Wednesday, October 31, 2012

Silly Season



I never thought I would say this, but will this election just be finished already??  That’s right….will the presidential election and the Titans football season just mercifully end??  [I did NOT expect this fall to be so joyless.] 

Maybe it’s because Obama is no longer winning by 9 points over humanoid Mitt Romney.  Maybe it’s because I get more emails with presidential campaign solicitations than I EVER got on Viagra or Nigerian lottery winnings.  Maybe it’s because I don’t even know what we’re arguing about on Benghazi.  

But whatever the reason, I…the person most responsible for sky-rocketing political blog click-throughs…. am ready for This.  Election.  To.  End.  Then at least I can get back to wine bar bookkeeping. 

As we get into the last few weeks of the various congressional campaigns, here is just a sampling of the really critical issues we are debating out there:

  • In the Missouri senate race [which really has to perform somersaults of impropriety in order to push “legitimate rape” off the front page] Rep. Todd Akin described Claire McKaskill as a dog.  While Senator McKaskill was with her dying mother.  First…..you are quite the charmer, Mr. Akin.  Second, I pay pretty close attention to politics and Claire McKaskill is NOT the Senator I would liken to a canine.  After all, Senator Joe Lieberman and Droopy Dog were separated at birth. 

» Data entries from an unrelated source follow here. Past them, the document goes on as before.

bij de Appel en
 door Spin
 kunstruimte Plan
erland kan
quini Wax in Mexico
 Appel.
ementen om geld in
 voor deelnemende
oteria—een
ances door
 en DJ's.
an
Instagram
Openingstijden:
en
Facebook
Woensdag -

  • In the Connecticut Senate race, former World Wrestling Federation CEO [ummmm.....shouldn’t we get to stop right there??] Linda McMahon describes her Medicare position: “Here’s what I’m going to say on this issue today. In terms of reforming and revising Social Security and Medicare, I really will not talk about specifics until we’re in a bipartisan way in Congress.”  First of all, who talks like that?  [Being “in a bipartisan way” sounds a LOT like an unwanted pregnancy - which seems like a subject Republicans should just stay away from].   Second, what is it with the current uber-trend where we voters are told not to worry our pretty little heads about all those really complicated issues going on in our country?? 

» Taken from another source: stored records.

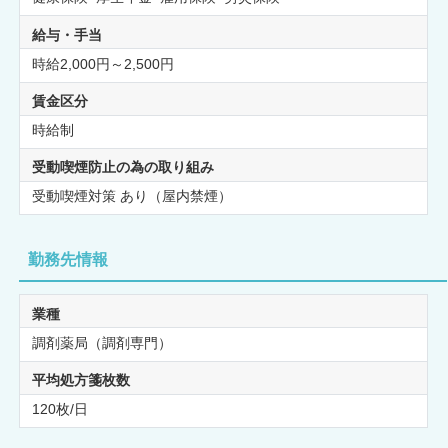
給与・手当
時給2,000円～2,500円
賃金区分
時給制
受動喫煙防止の為の取り組み
受動喫煙対策 あり（屋内禁煙）
勤務先情報
業種
調剤薬局（調剤専門）
平均処方箋枚数
120枚/日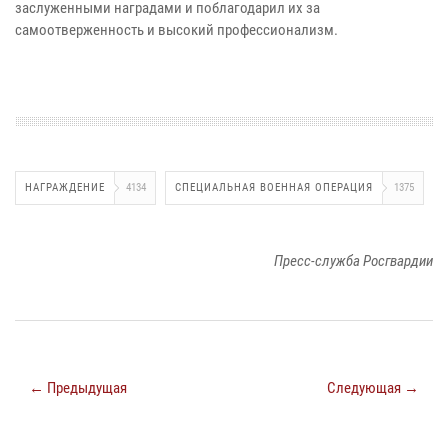
заслуженными наградами и поблагодарил их за
самоотверженность и высокий профессионализм.
НАГРАЖДЕНИЕ
4134
СПЕЦИАЛЬНАЯ ВОЕННАЯ ОПЕРАЦИЯ
1375
Пресс-служба Росгвардии
← Предыдущая
Следующая →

  • In the three dozen political blogs I read each day [no wonder somebody’s AP checks to wineries are all late], the authors are struggling to come up with new and exciting ways to reference the states they cover.  After all, there are only so many times you can say “the Senate race in North Dakota”.  So bring on the references to the Roughrider, Peach Garden, and Flickertail State.  [the Flickertail State??  I did not make that up!]  I had to look up which state was the Mountain State....and I. Was. Born. There.  We need to end this thing before I am on a nickname basis with all 50 states. 


  • And the most obvious reason we need this election to be over? Real TV networks continue to interview Donald Trump.  Need I say more? 

Honestly – at this point I think the winner would be whichever candidate promised to suspend any and all usage of “and I approved this message”.